Checking model assumptions? Look at the residuals, not the raw data

Just a quick blogpost to explain this tweet:

If you are in the habit of checking assumptions by looking at raw data, and didn’t know you should be looking at the model residuals instead, don’t feel bad. You are already doing two things that are good: (1) looking at your raw data; (2) caring about modelling assumptions.

Before going further, I would like to mention two additional relevant blogposts that were called to my attention. My tweet was about multilevel data (i.e., the case where you have multiple observations per subject) but, as a few people pointed out, the same holds for single-level data (one observation per subject). Here is a blogpost that explains why. This post also suggests that looking at raw distributions for single level data might not be so bad, but only for the depressing reason that your effects are probably so tiny that they can only be revealed by special elite researchers high in a particular scientific quality known as “flair”. In any event, this take-away message is not applicable to multilevel data, which is probably like 90% of all data in psychology anyway.

The other blogpost, the brilliantly titled Checking model assumptions without getting paranoid, takes for granted the premise I will argue for here — namely, that you should be looking at your residuals rather than the raw data. If it’s already obvious to you why you should be doing that, skip this post and go read Jan’s. It is very clear and informative and will cure you of your paranoia that your data always sucks. If it’s not obvious, play around with my sparkly new shiny app below and discover for yourself why you shouldn’t be messing around with raw data.

An example

I want to keep this as simple and as brief as possible, so we will look at a very basic psychological example involving simple reaction time (RT). Let’s imagine you ran an experiment where you merely asked participants to press a button as quickly as possible in response to a dot appearing on the screen. Each of five participants did this task 500 times, and you measured their response times (in milliseconds). So you have a dataset with 2500 observations, and this dataset is multilevel in the sense that each participant contributes 500 observations toward the larger set.
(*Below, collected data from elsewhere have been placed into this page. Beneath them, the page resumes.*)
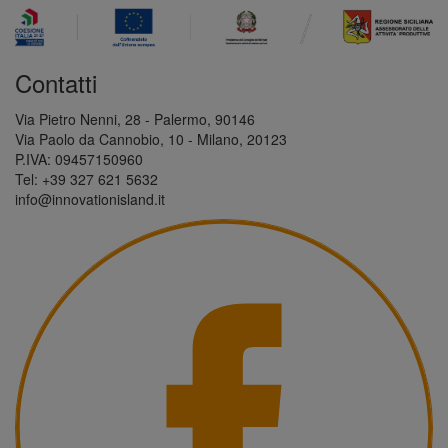
Contatti
Via Pietro Nenni, 28 - Palermo, 90146
Via Paolo da Cannobio, 10 - Milano, 20123
P.IVA: 09457150960
Tel: +39 327 621 5632
info@innovationisland.it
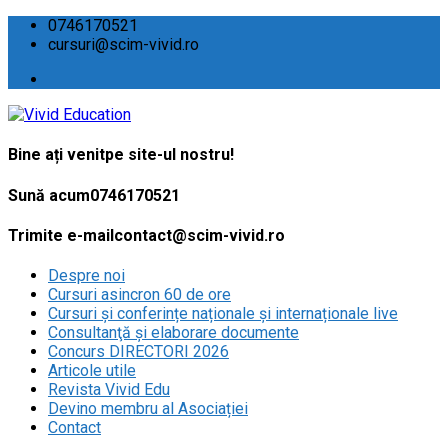
0746170521
cursuri@scim-vivid.ro
Bine ați venit
pe site-ul nostru!
Sună acum
0746170521
Trimite e-mail
contact@scim-vivid.ro
Despre noi
Cursuri asincron 60 de ore
Cursuri și conferințe naționale și internaționale live
Consultanţă și elaborare documente
Concurs DIRECTORI 2026
Articole utile
Revista Vivid Edu
Devino membru al Asociației
Contact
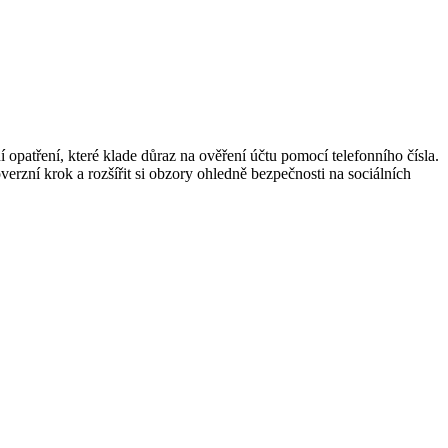
 opatření, které klade důraz na ověření účtu pomocí telefonního čísla.
rzní krok a rozšířit si obzory ohledně bezpečnosti na sociálních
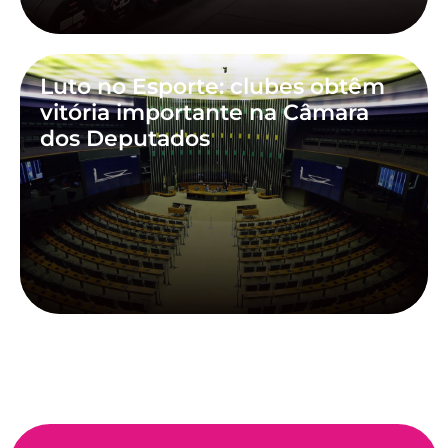
Luto no Esporte: clubes obtêm
vitória importante na Câmara
dos Deputados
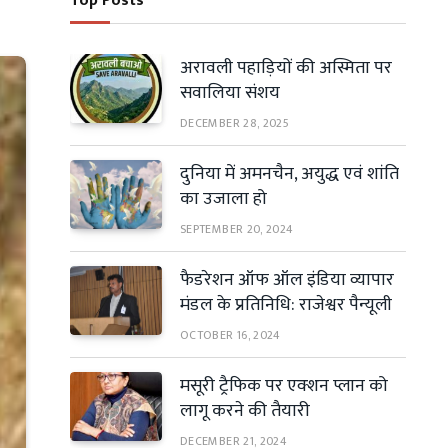
Top Posts
अरावली पहाड़ियों की अस्मिता पर
सवालिया संशय
DECEMBER 28, 2025
दुनिया में अमनचैन, अयुद्ध एवं शांति
का उजाला हो
SEPTEMBER 20, 2024
फैडरेशन ऑफ ऑल इंडिया व्यापार
मंडल के प्रतिनिधि: राजेश्वर पैन्यूली
OCTOBER 16, 2024
मसूरी ट्रैफिक पर एक्शन प्लान को
लागू करने की तैयारी
DECEMBER 21, 2024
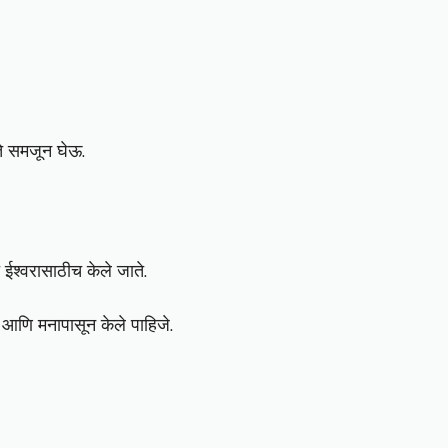
ते समजून घेऊ.
 ईश्वरासाठीच केले जाते.
े आणि मनापासून केले पाहिजे.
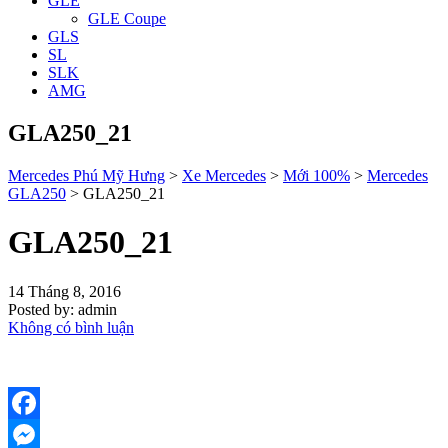
GLE
GLE Coupe
GLS
SL
SLK
AMG
GLA250_21
Mercedes Phú Mỹ Hưng
>
Xe Mercedes
>
Mới 100%
>
Mercedes
GLA250
>
GLA250_21
GLA250_21
14 Tháng 8, 2016
Posted by:
admin
Không có bình luận
Facebook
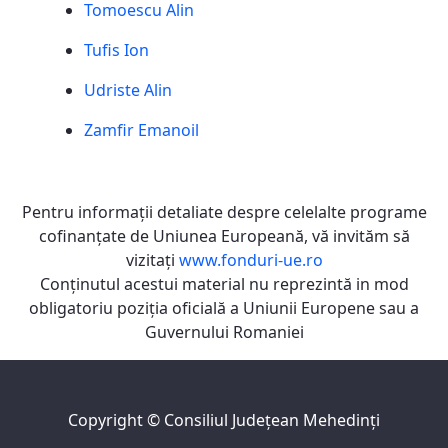
Tomoescu Alin
Tufis Ion
Udriste Alin
Zamfir Emanoil
Pentru informaţii detaliate despre celelalte programe
cofinanţate de Uniunea Europeană, vă invităm să
vizitaţi
www.fonduri-ue.ro
Conţinutul acestui material nu reprezintă in mod
obligatoriu poziţia oficială a Uniunii Europene sau a
Guvernului Romaniei
Copyright ©
Consiliul Judeţean Mehedinţi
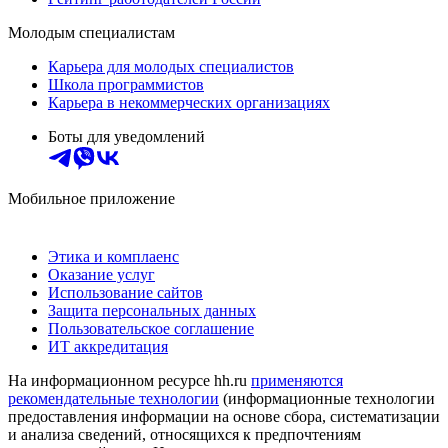
Молодым специалистам
Карьера для молодых специалистов
Школа программистов
Карьера в некоммерческих организациях
Боты для уведомлений
Мобильное приложение
Этика и комплаенс
Оказание услуг
Использование сайтов
Защита персональных данных
Пользовательское соглашение
ИТ аккредитация
На информационном ресурсе hh.ru
применяются
рекомендательные технологии
(информационные технологии
предоставления информации на основе сбора, систематизации
и анализа сведений, относящихся к предпочтениям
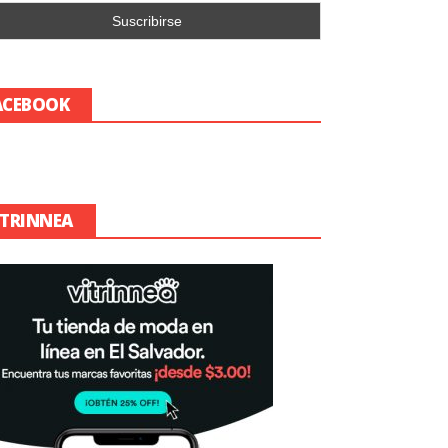
ACEBOOK
ITRINNEA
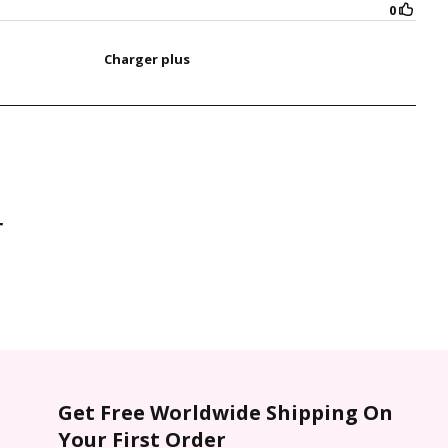
r
Get Free Worldwide Shipping On
Your First Order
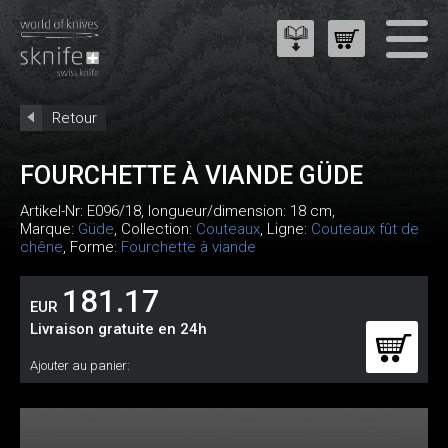
Retour
FOURCHETTE À VIANDE GÜDE
Artikel-Nr:
E096/18
, longueur/dimension: 18 cm,
Marque:
Güde
, Collection:
Couteaux
, Ligne:
Couteaux fût de
chêne
, Forme:
Fourchette à viande
181.17
EUR
Livraison gratuite en 24h
Ajouter au panier:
People vary, so each of your five different participants will have different mean response times: some will be fast, others will be slow. So if you look at the raw data, you are looking at a mixture of five different distributions. The chances of this overall distribution looking anything like a normal distribution are very slim. You will see spooky things like multimodality and skewness. And if you apply the Shapiro-Wilk test of normality, it will inevitably confirm — with the ring of scientific truth only obtainable by p<.05 — that your data most definitely suck. Probably, your stats program will lack a sufficient number of decimal places in its output to express how truly sucky it is.

But this is all needless panic. The only distribution that you need to check is that of the model residuals. (But first you need a model!)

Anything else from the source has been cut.